La mayoría de los fugados pretendía dos cosas: huir de la casi inevitable aprehensión por las tropas de la URSS, que tenía muchas cuentas pendientes con el nazismo, y negociar una paz honrosa, esa vieja ambición de los derrotados, con los aliados occidentales. Se presentarían ante ellos como caballeros de la guerra, para hablar con esos otros caballeros de la guerra. No tenían conciencia de la decisión que habían tomado los “tres grandes”, Winston Churchill, Iósif Stalin y Franklin D. Roosevelt, de juzgarlos como criminales de guerra luego de una rendición incondicional de Alemania: no había negociación posible.

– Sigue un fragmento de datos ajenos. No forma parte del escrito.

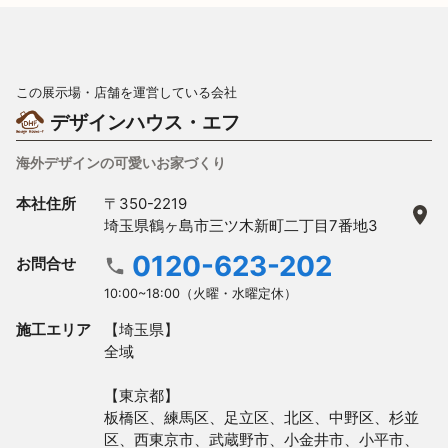
この展示場・店舗を運営している会社
デザインハウス・エフ
海外デザインの可愛いお家づくり
本社住所
〒350-2219
埼玉県鶴ヶ島市三ツ木新町二丁目7番地3
0120-623-202
お問合せ
10:00~18:00（火曜・水曜定休）
施工エリア
【埼玉県】

全域

【東京都】

板橋区、練馬区、足立区、北区、中野区、杉並
区、西東京市、武蔵野市、小金井市、小平市、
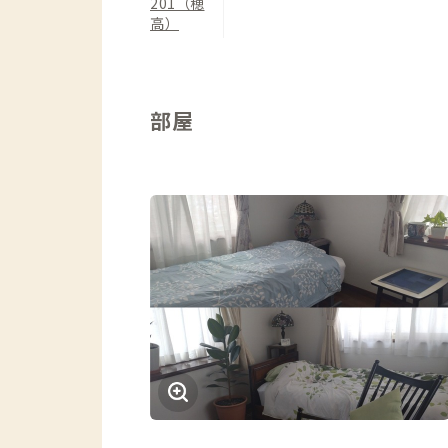
201（穂
高）
部屋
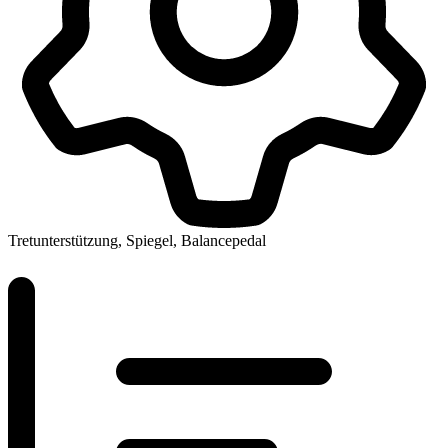
Tretunterstützung, Spiegel, Balancepedal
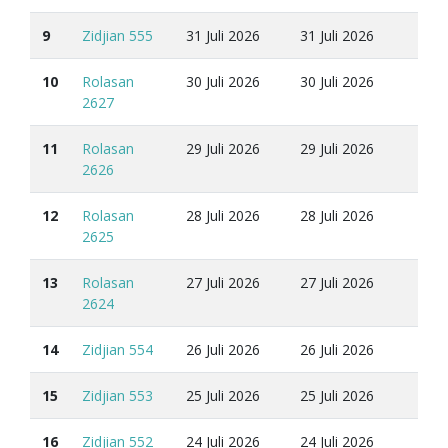
9
Zidjian 555
31 Juli 2026
31 Juli 2026
10
Rolasan
30 Juli 2026
30 Juli 2026
2627
11
Rolasan
29 Juli 2026
29 Juli 2026
2626
12
Rolasan
28 Juli 2026
28 Juli 2026
2625
13
Rolasan
27 Juli 2026
27 Juli 2026
2624
14
Zidjian 554
26 Juli 2026
26 Juli 2026
15
Zidjian 553
25 Juli 2026
25 Juli 2026
16
Zidjian 552
24 Juli 2026
24 Juli 2026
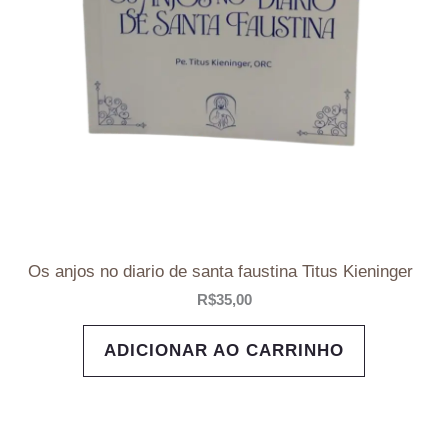
Os anjos no diario de santa faustina Titus Kieninger
R$
35,00
ADICIONAR AO CARRINHO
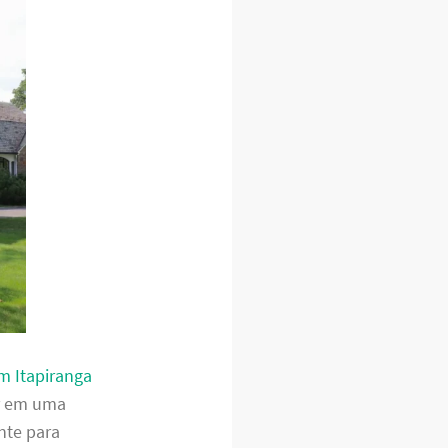
m Itapiranga
ar em uma
nte para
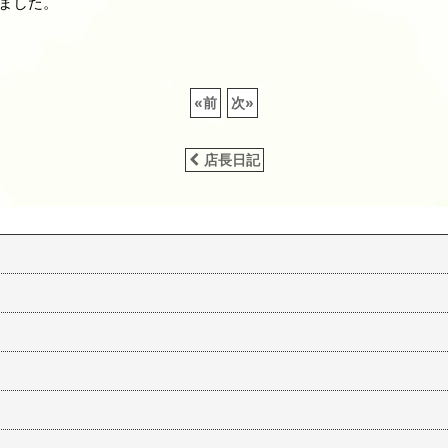
ました。
«
前
次
»
店長日記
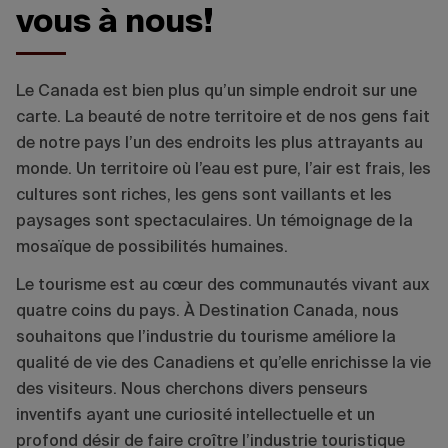
vous à nous!
Le Canada est bien plus qu’un simple endroit sur une
carte. La beauté de notre territoire et de nos gens fait
de notre pays l’un des endroits les plus attrayants au
monde. Un territoire où l’eau est pure, l’air est frais, les
cultures sont riches, les gens sont vaillants et les
paysages sont spectaculaires. Un témoignage de la
mosaïque de possibilités humaines.
Le tourisme est au cœur des communautés vivant aux
quatre coins du pays. À Destination Canada, nous
souhaitons que l’industrie du tourisme améliore la
qualité de vie des Canadiens et qu’elle enrichisse la vie
des visiteurs. Nous cherchons divers penseurs
inventifs ayant une curiosité intellectuelle et un
profond désir de faire croître l’industrie touristique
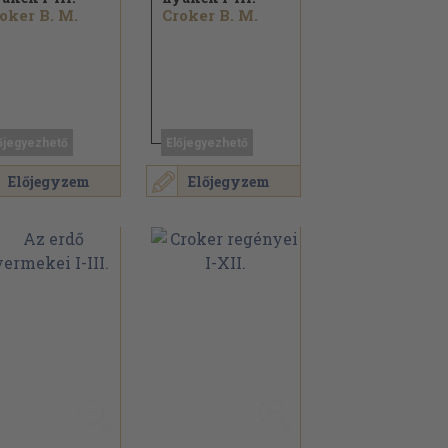
oker B. M.
Croker B. M.
őjegyezhető
Előjegyezhető
Előjegyzem
Előjegyzem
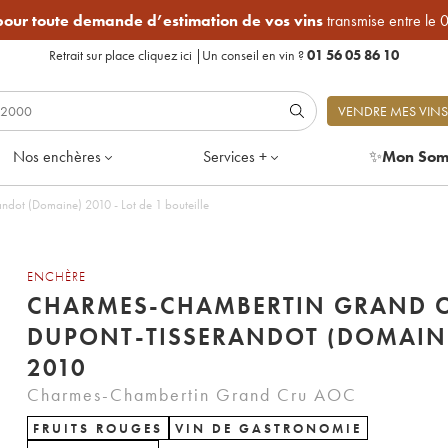
 pour toute demande d’estimation de vos vins
transmise entre le 
Retrait sur place
cliquez ici
|
Un conseil en vin ?
01 56 05 86 10
VENDRE MES VINS
Nos enchères
Services +
✨
Mon Som
dot (Domaine) 2010 - Lot de 1 bouteille
ENCHÈRE
CHARMES-CHAMBERTIN GRAND 
DUPONT-TISSERANDOT (DOMAIN
2010
Charmes-Chambertin Grand Cru AOC
FRUITS ROUGES
VIN DE GASTRONOMIE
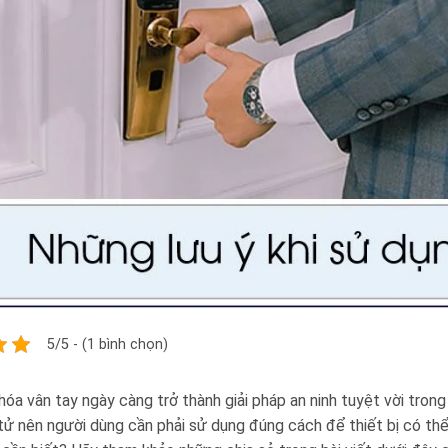
5/5 - (1 bình chọn)
hóa vân tay ngày càng trở thành giải pháp an ninh tuyệt vời trong
ử nên người dùng cần phải sử dụng đúng cách để thiết bị có thể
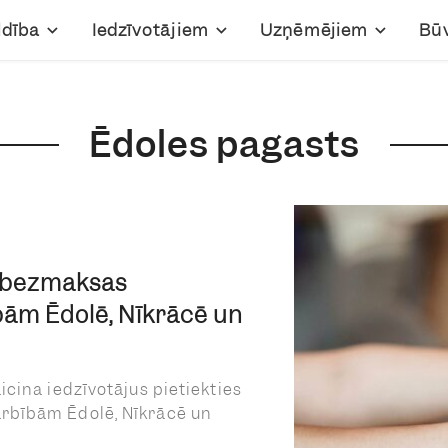
ldība
Iedzīvotājiem
Uzņēmējiem
Bū
Ēdoles pagasts
s bezmaksas
ām Ēdolē, Nīkrācē un
cina iedzīvotājus pietiekties
rbībām Ēdolē, Nīkrācē un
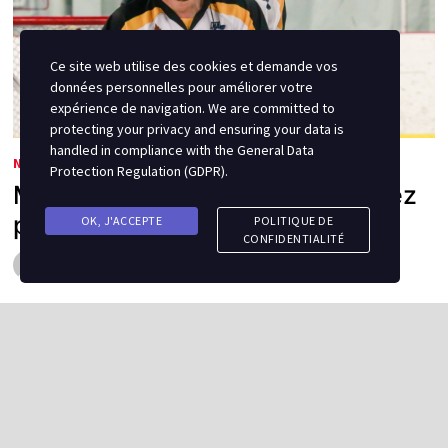
Ce site web utilise des cookies et demande vos
données personnelles pour améliorer votre
expérience de navigation. We are committed to
protecting your privacy and ensuring your data is
handled in compliance with the
General Data
NOUVELLES
Protection Regulation (GDPR)
.
Marc-Éric Bourque en a fait assez
pour convaincre le Cool FM
OK, J'ACCEPTE
POLITIQUE DE
CONFIDENTIALITÉ
par
Semipro Magazine
0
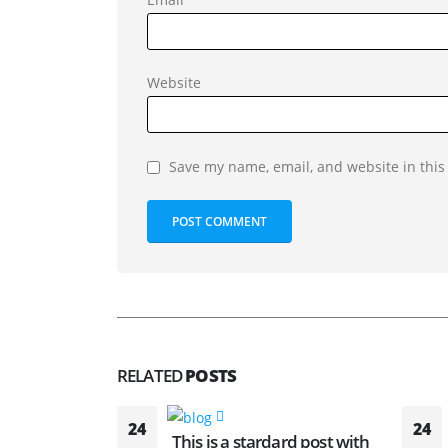
Website
Save my name, email, and website in this
RELATED
POSTS
24
24
This is a stardard post with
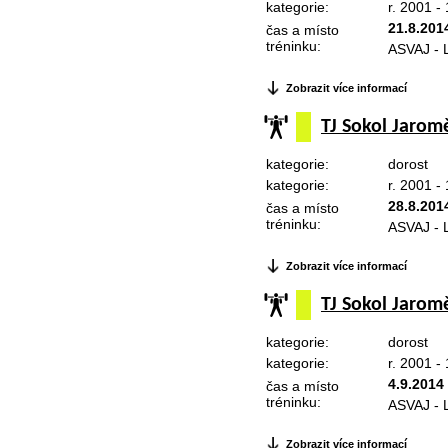
kategorie:
r. 2001 -
21.8.201
čas a místo
tréninku:
ASVAJ - L
Zobrazit více informací
TJ Sokol Jaromě
kategorie:
dorost
kategorie:
r. 2001 -
28.8.201
čas a místo
tréninku:
ASVAJ - L
Zobrazit více informací
TJ Sokol Jaromě
kategorie:
dorost
kategorie:
r. 2001 -
4.9.2014
čas a místo
tréninku:
ASVAJ - L
Zobrazit více informací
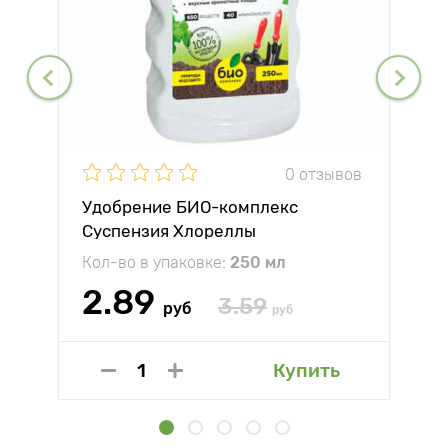
0 отзывов
Удобрение БИО-комплекс
Суспензия Хлореллы
Кол-во в упаковке:
250 мл
2.89
3.59
руб
руб
Купить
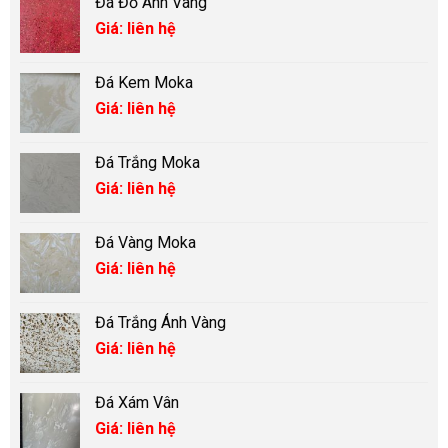
Đá Đỏ Ánh Vàng
Giá: liên hệ
Đá Kem Moka
Giá: liên hệ
Đá Trắng Moka
Giá: liên hệ
Đá Vàng Moka
Giá: liên hệ
Đá Trắng Ánh Vàng
Giá: liên hệ
Đá Xám Vân
Giá: liên hệ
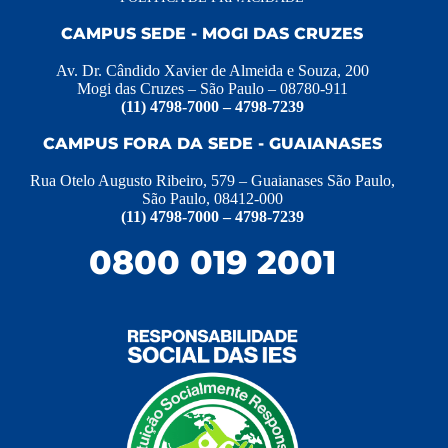
CAMPUS SEDE - MOGI DAS CRUZES
Av. Dr. Cândido Xavier de Almeida e Souza, 200
Mogi das Cruzes – São Paulo – 08780-911
(11) 4798-7000 – 4798-7239
CAMPUS FORA DA SEDE - GUAIANASES
Rua Otelo Augusto Ribeiro, 579 – Guaianases São Paulo,
São Paulo, 08412-000
(11) 4798-7000 – 4798-7239
0800 019 2001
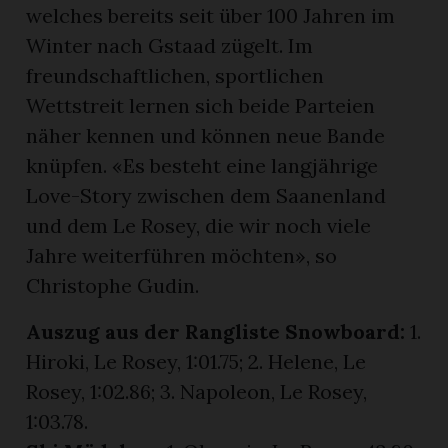
welches bereits seit über 100 Jahren im
Winter nach Gstaad zügelt. Im
freundschaftlichen, sportlichen
Wettstreit lernen sich beide Parteien
näher kennen und können neue Bande
knüpfen. «Es besteht eine langjährige
Love-Story zwischen dem Saanenland
und dem Le Rosey, die wir noch viele
Jahre weiterführen möchten», so
Christophe Gudin.
Auszug aus der Rangliste Snowboard:
1.
Hiroki, Le Rosey, 1:01.75; 2. Helene, Le
Rosey, 1:02.86; 3. Napoleon, Le Rosey,
1:03.78.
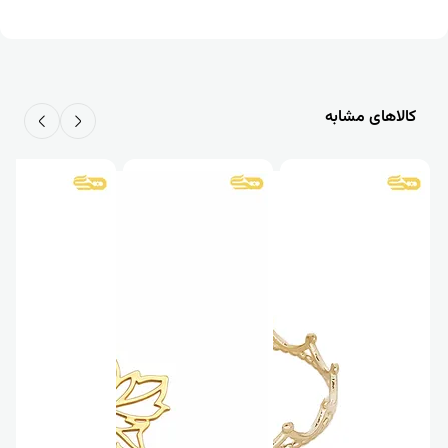
کالاهای مشابه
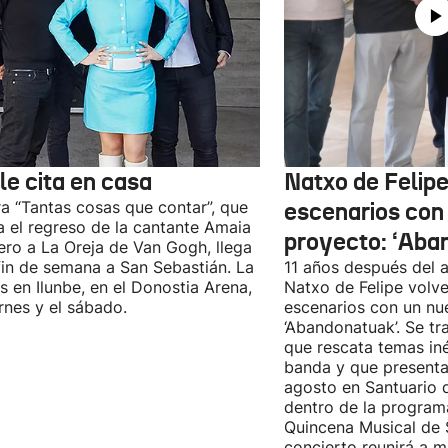
le cita en casa
Natxo de Felipe
ra “Tantas cosas que contar”, que
escenarios con
 el regreso de la cantante Amaia
proyecto: ‘Aba
ro a La Oreja de Van Gogh, llega
fin de semana a San Sebastián. La
11 años después del a
es en Ilunbe, en el Donostia Arena,
Natxo de Felipe volve
ernes y el sábado.
escenarios con un nu
‘Abandonatuak’. Se tr
que rescata temas iné
banda y que presenta
agosto en Santuario 
dentro de la program
Quincena Musical de 
concierto reunirá a m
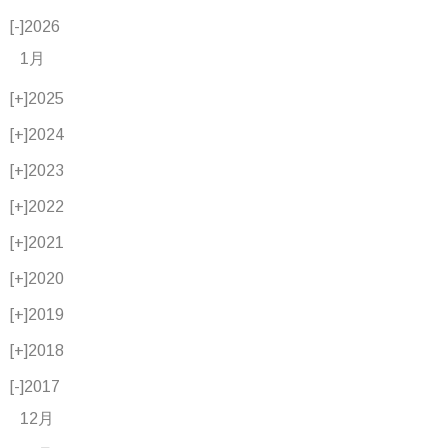
[-]
2026
1月
[+]
2025
[+]
2024
[+]
2023
[+]
2022
[+]
2021
[+]
2020
[+]
2019
[+]
2018
[-]
2017
12月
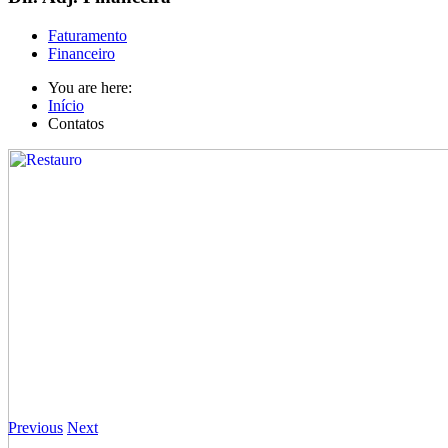
Faturamento
Financeiro
You are here:
Início
Contatos
Previous
Next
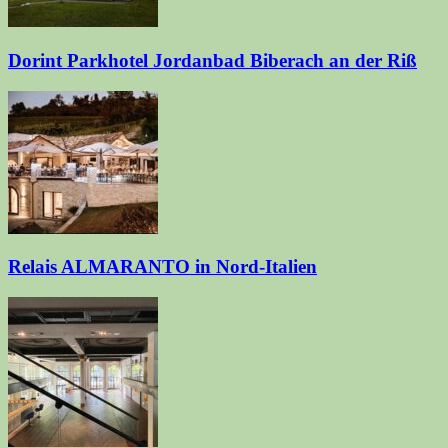
Dorint Parkhotel Jordanbad Biberach an der Riß
Relais ALMARANTO in Nord-Italien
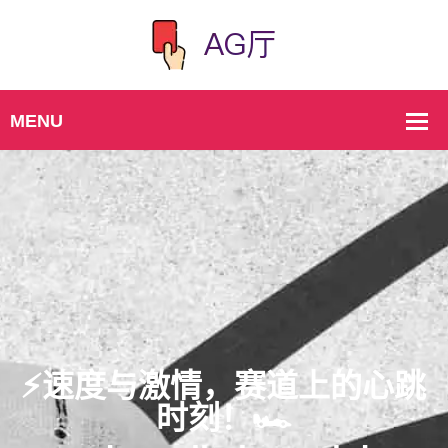
⚡️速度与激情，赛道上的心跳
时刻！🏎️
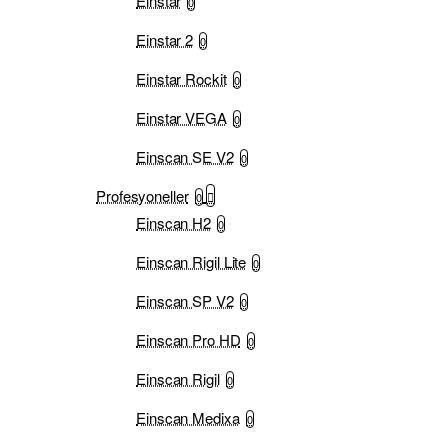
Einstar
0
Einstar 2
0
Einstar Rockit
0
Einstar VEGA
0
Einscan SE V2
0
Profesyoneller
0
Einscan H2
0
Einscan Rigil Lite
0
Einscan SP V2
0
Einscan Pro HD
0
Einscan Rigil
0
Einscan Medixa
0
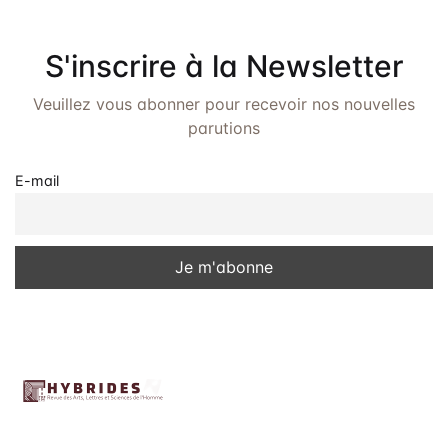
Frais de public
Politique de dro
S'inscrire à la Newsletter
Licence
Veuillez vous abonner pour recevoir nos nouvelles
parutions
Publication Eth
Malpractice St
E-mail
Indexation
Contacts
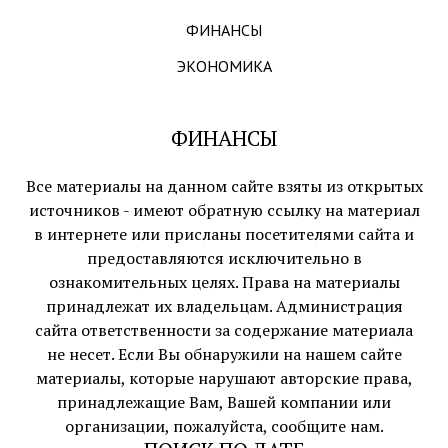
ФИНАНСЫ
ЭКОНОМИКА
ФИНАНСЫ
Все материалы на данном сайте взяты из открытых
источников - имеют обратную ссылку на материал
в интернете или присланы посетителями сайта и
предоставляются исключительно в
ознакомительных целях. Права на материалы
принадлежат их владельцам. Администрация
сайта ответственности за содержание материала
не несет. Если Вы обнаружили на нашем сайте
материалы, которые нарушают авторские права,
принадлежащие Вам, Вашей компании или
организации, пожалуйста, сообщите нам.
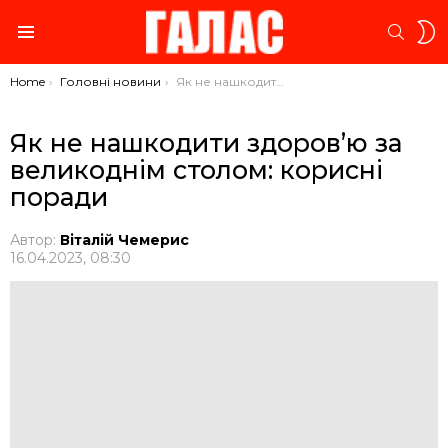
S
SEARC
S
Menu
You are here:
Home
Головні новини
Як не нашкодити здоровʼю за великоднім столом: корисні поради
Як не нашкодити здоровʼю за
великоднім столом: корисні
поради
Автор:
Віталій Чемерис
16.04.2023, 08:30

Roosevelt había muerto el 12 de abril, un hecho que Hitler tomó en medio del desastre como de buen augurio para su estrella en decadencia, y su sucesor, Harry Truman, seguiría centímetro a centímetro los compromisos adoptados por el anterior presidente de Estados Unidos.

La noche del 21 de abril, ocho días antes de su casamiento y a nueve de su suicidio, Hitler estuvo a punto de morir por un infarto después de ordenar al general Félix Steiner, comandante de la 5ª División Panzergranadier de las SS, que atacara el flanco norte de Berlín. A esa hora los rusos ya habían roto las líneas alemanas y no había ninguna posibilidad siquiera de un contrataque. Después de sus febriles órdenes, Hitler quedó exánime y uno de sus médicos personales, el doctor Theodor Morell, quiso reanimarlo con un medicamento inyectable. Hitler volvió a estallar, convencido de que sus generales querían drogarlo con morfina, subirlo a un avión y enviarlo a Salzburgo, Austria, la patria a la que había renunciado cuando era un joven agitador en Múnich.